His numerous contributions include models that describe the behavior of solid particles during reactions with gases; a model that explains how voids form in fiber composites and how to prevent them; descriptions of transport-kinetic interactions in trickle-bed reactors; and noninvasive techniques that track radioactive particles to monitor phase distributions, flows, and mixing in reactors such as bubble columns and fluidized beds, says Patrick L. Mills, a professor of chemical and natural gas engineering at Texas A&M University, Kingsville, and a former senior research associate at DuPont. Duduković's work has reduced the risk associated with scale-up of chemical reactions, Mills adds.

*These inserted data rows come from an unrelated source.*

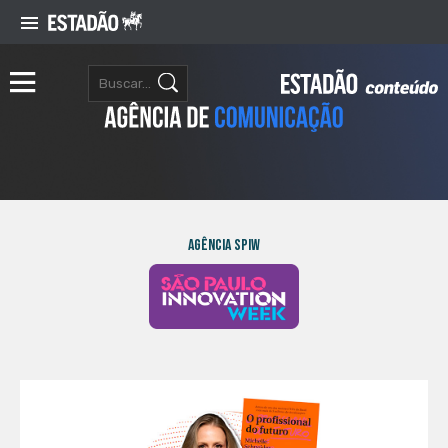
Agência SPIW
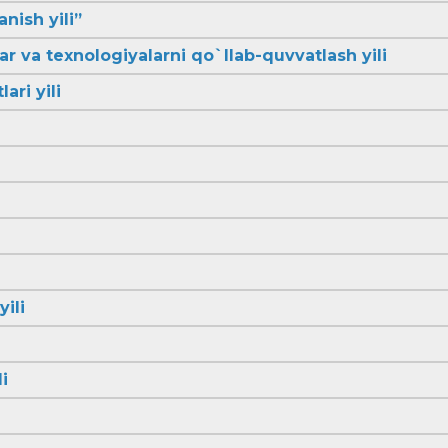
anish yili”
lar va texnologiyalarni qo`llab-quvvatlash yili
ari yili
yili
i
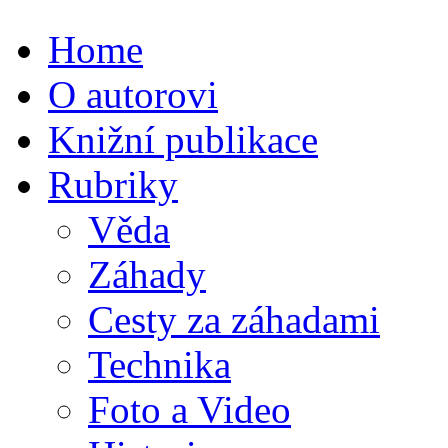
Home
O autorovi
Knižní publikace
Rubriky
Věda
Záhady
Cesty za záhadami
Technika
Foto a Video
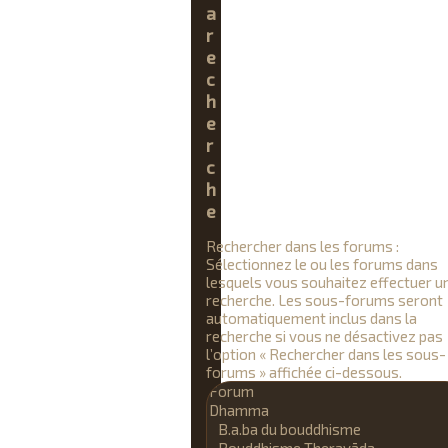
a
r
e
c
h
e
r
c
h
e
Rechercher dans les forums :
Sélectionnez le ou les forums dans
lesquels vous souhaitez effectuer u
recherche. Les sous-forums seront
automatiquement inclus dans la
recherche si vous ne désactivez pas
l’option « Rechercher dans les sous-
forums » affichée ci-dessous.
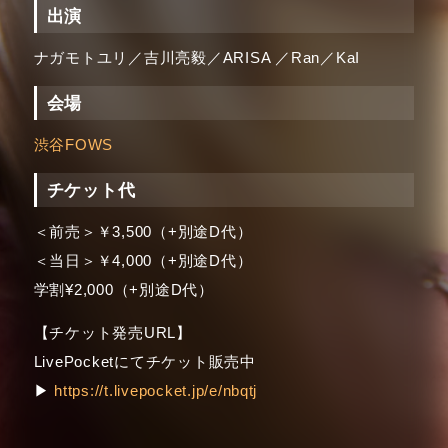
出演
ナガモトユリ／吉川亮毅／ARISA ／Ran／KaI
会場
渋谷FOWS
チケット代
＜前売＞￥3,500（+別途D代）
＜当日＞￥4,000（+別途D代）
学割¥2,000（+別途D代）
【チケット発売URL】
LivePocketにてチケット販売中
▶
https://t.livepocket.jp/e/nbqtj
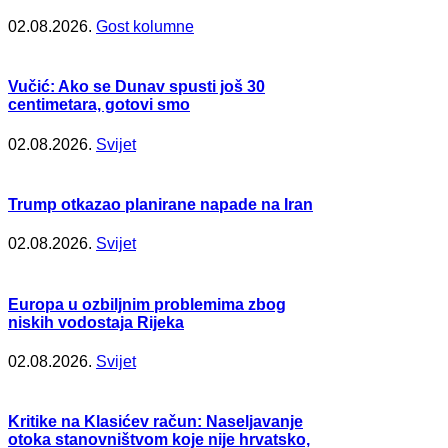
02.08.2026.
Gost kolumne
Vučić: Ako se Dunav spusti još 30
centimetara, gotovi smo
02.08.2026.
Svijet
Trump otkazao planirane napade na Iran
02.08.2026.
Svijet
Europa u ozbiljnim problemima zbog
niskih vodostaja Rijeka
02.08.2026.
Svijet
Kritike na Klasićev račun: Naseljavanje
otoka stanovništvom koje nije hrvatsko,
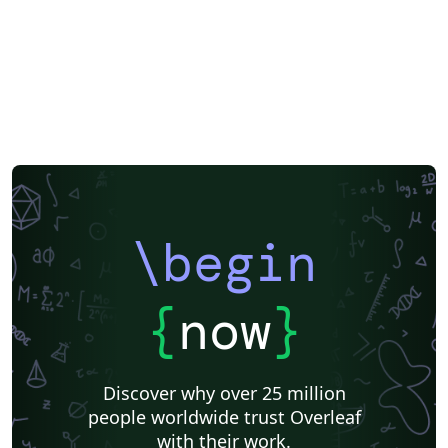
\begin
{
now
}
Discover why over 25 million
people worldwide trust Overleaf
with their work.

Duduković believes that the importance of engineering and scale-up is overlooked. "It is assumed that once we understand events on the molecular level, we will be able to convert that to useful applications," he says. "That is simply not so. Many molecular-scale discoveries do not result in the hoped-for new technology due to difficulties in executing them on a commercial scale."

Duduković was born in Belgrade in the former Yugoslavia. He spent summers in the early 1960s in England, picking strawberries for jam factories. With friends he hitchhiked throughout England and Scotland, traveling in trucks and the occasional Bentley. (Complete strangers, including a Scottish gentleman who owned a castle, offered them free lodgings.)

Duduković, who enjoyed math, chemistry, and physics in high school, says he majored in chemical engineering because it "was a perfect way to combine these three sciences and do something useful with them." He earned a B.S. in 1967 at the University of Belgrade and moved to the U.S. the following year. "One of the first scenes I witnessed was the Chicago police cracking the heads of the demonstrators during the Democratic National Convention in Chicago," he recalls.

He remained in the city despite the ruckus, earning an M.S. in 1970 and a Ph.D. in 1972 in chemical engineering from Illinois Institute of Technology. He began his academic career as an assistant professor of chemical engineering at Ohio University, then joined Washington University as an associate professor in 1974. He was promoted to full professor in 1981.

Duduković will present the award address before the Division of Industrial & Engineering Chemistry.